Problem description
Below are the records to transcribe exactly; do not include any images.

Entries shown
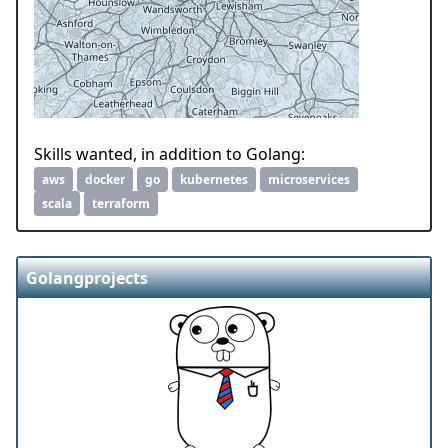
Skills wanted, in addition to Golang:
aws
docker
go
kubernetes
microservices
scala
terraform
Golangprojects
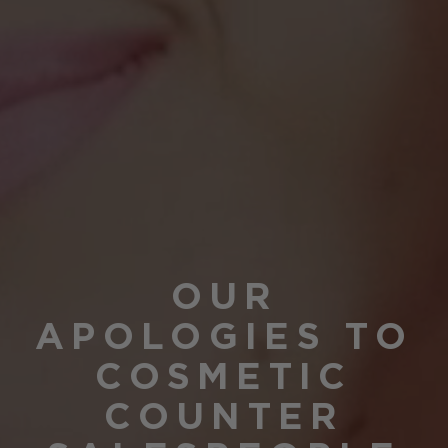
OUR
APOLOGIES TO
COSMETIC
COUNTER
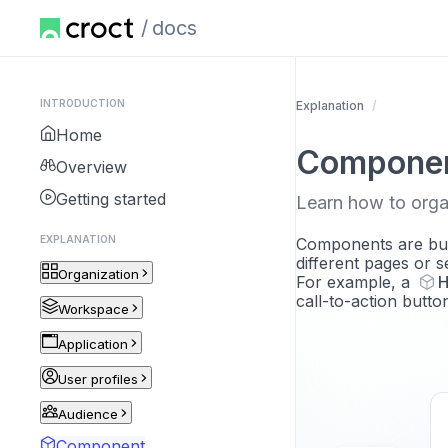
docs
INTRODUCTION
Explanation
Home
Compone
Overview
Getting started
Learn how to orga
EXPLANATION
Components are buil
different pages or s
Organization
For example, a
H
call-to-action butt
Workspace
Application
User profiles
Audience
Component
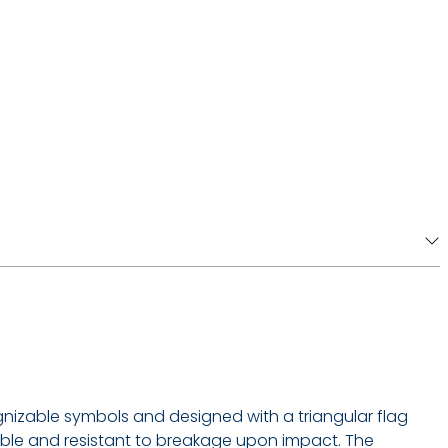
cognizable symbols and designed with a triangular flag
xible and resistant to breakage upon impact. The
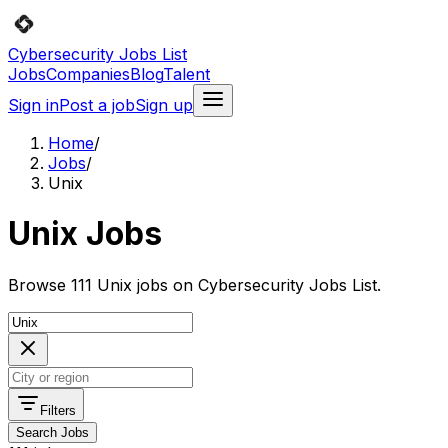
Cybersecurity Jobs List
Jobs
Companies
Blog
Talent
Sign in
Post a job
Sign up
Home
/
Jobs
/
Unix
Unix Jobs
Browse 111 Unix jobs on Cybersecurity Jobs List.
Filters
Search Jobs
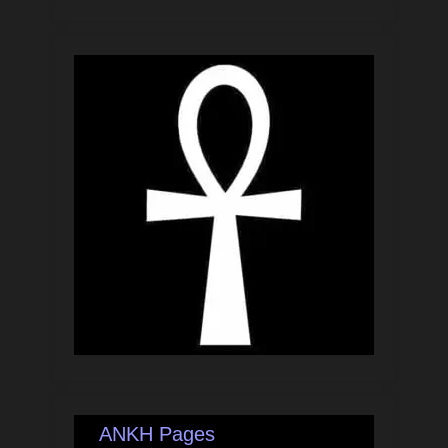
ANKH Pages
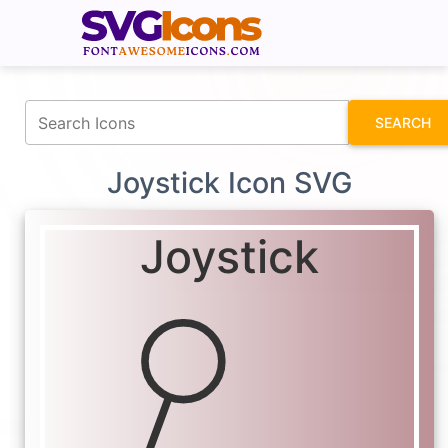
fontawesomeicons.com
SEARCH
Joystick Icon SVG
Joystick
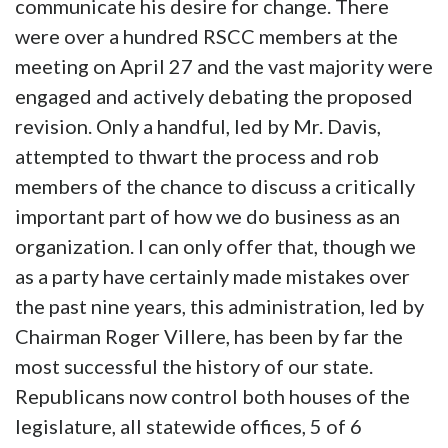
communicate his desire for change. There
were over a hundred RSCC members at the
meeting on April 27 and the vast majority were
engaged and actively debating the proposed
revision. Only a handful, led by Mr. Davis,
attempted to thwart the process and rob
members of the chance to discuss a critically
important part of how we do business as an
organization. I can only offer that, though we
as a party have certainly made mistakes over
the past nine years, this administration, led by
Chairman Roger Villere, has been by far the
most successful the history of our state.
Republicans now control both houses of the
legislature, all statewide offices, 5 of 6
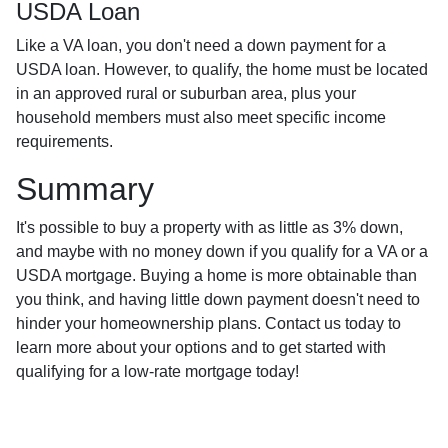
USDA Loan
Like a VA loan, you don't need a down payment for a
USDA loan. However, to qualify, the home must be located
in an approved rural or suburban area, plus your
household members must also meet specific income
requirements.
Summary
It's possible to buy a property with as little as 3% down,
and maybe with no money down if you qualify for a VA or a
USDA mortgage. Buying a home is more obtainable than
you think, and having little down payment doesn't need to
hinder your homeownership plans. Contact us today to
learn more about your options and to get started with
qualifying for a low-rate mortgage today!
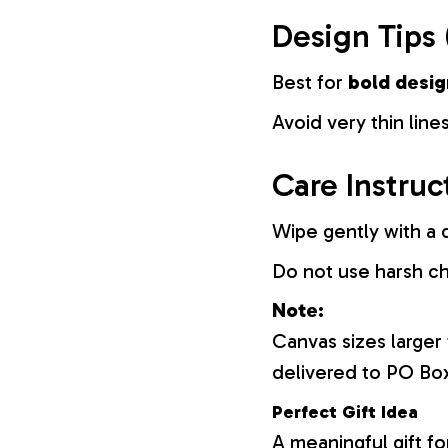
Design Tips 
Best for
bold desig
Avoid very thin lines
Care Instruc
Wipe gently with a d
Do not use harsh c
Note:
Canvas sizes larger
delivered to PO Bo
Perfect Gift Idea
A meaningful gift fo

Task result
Skills wanted, in addition to Golang:
aws
docker
go
kubernetes
microservices
scala
terraform
Golangprojects
OUR
APOLOGIES TO
COSMETIC
COUNTER
docs
INTRODUCTION
Explanation
Home
Compone
Overview
Getting started
Learn how to orga
EXPLANATION
Components are buil
different pages or s
Organization
For example, a
H
call-to-action butt
Workspace
Application
User profiles
Audience
Component
cognizable symbols and designed with a triangular flag
xible and resistant to breakage upon impact. The
Cybersecurity Jobs List
Jobs
Companies
Blog
Talent
Sign in
Post a job
Sign up
Home
/
Jobs
/
Unix
Unix Jobs
Browse 111 Unix jobs on Cybersecurity Jobs List.
Filters
Search Jobs
ANKH Pages
fontawesomeicons.com
SEARCH
Joystick Icon SVG
Joystick
communicate his desire for change. There
were over a hundred RSCC members at the
meeting on April 27 and the vast majority were
engaged and actively debating the proposed
revision. Only a handful, led by Mr. Davis,
attempted to thwart the process and rob
members of the chance to discuss a critically
important part of how we do business as an
organization. I can only offer that, though we
as a party have certainly made mistakes over
the past nine years, this administration, led by
Chairman Roger Villere, has been by far the
most successful the history of our state.
Republicans now control both houses of the
legislature, all statewide offices, 5 of 6
USDA Loan
Like a VA loan, you don't need a down payment for a
USDA loan. However, to qualify, the home must be located
in an approved rural or suburban area, plus your
household members must also meet specific income
requirements.
Summary
It's possible to buy a property with as little as 3% down,
and maybe with no money down if you qualify for a VA or a
USDA mortgage. Buying a home is more obtainable than
you think, and having little down payment doesn't need to
hinder your homeownership plans. Contact us today to
learn more about your options and to get started with
qualifying for a low-rate mortgage today!
Design Tips 
Best for
bold desig
Avoid very thin lines
Care Instruc
Wipe gently with a d
Do not use harsh c
Note:
Canvas sizes larger
delivered to PO Bo
Perfect Gift Idea
A meaningful gift fo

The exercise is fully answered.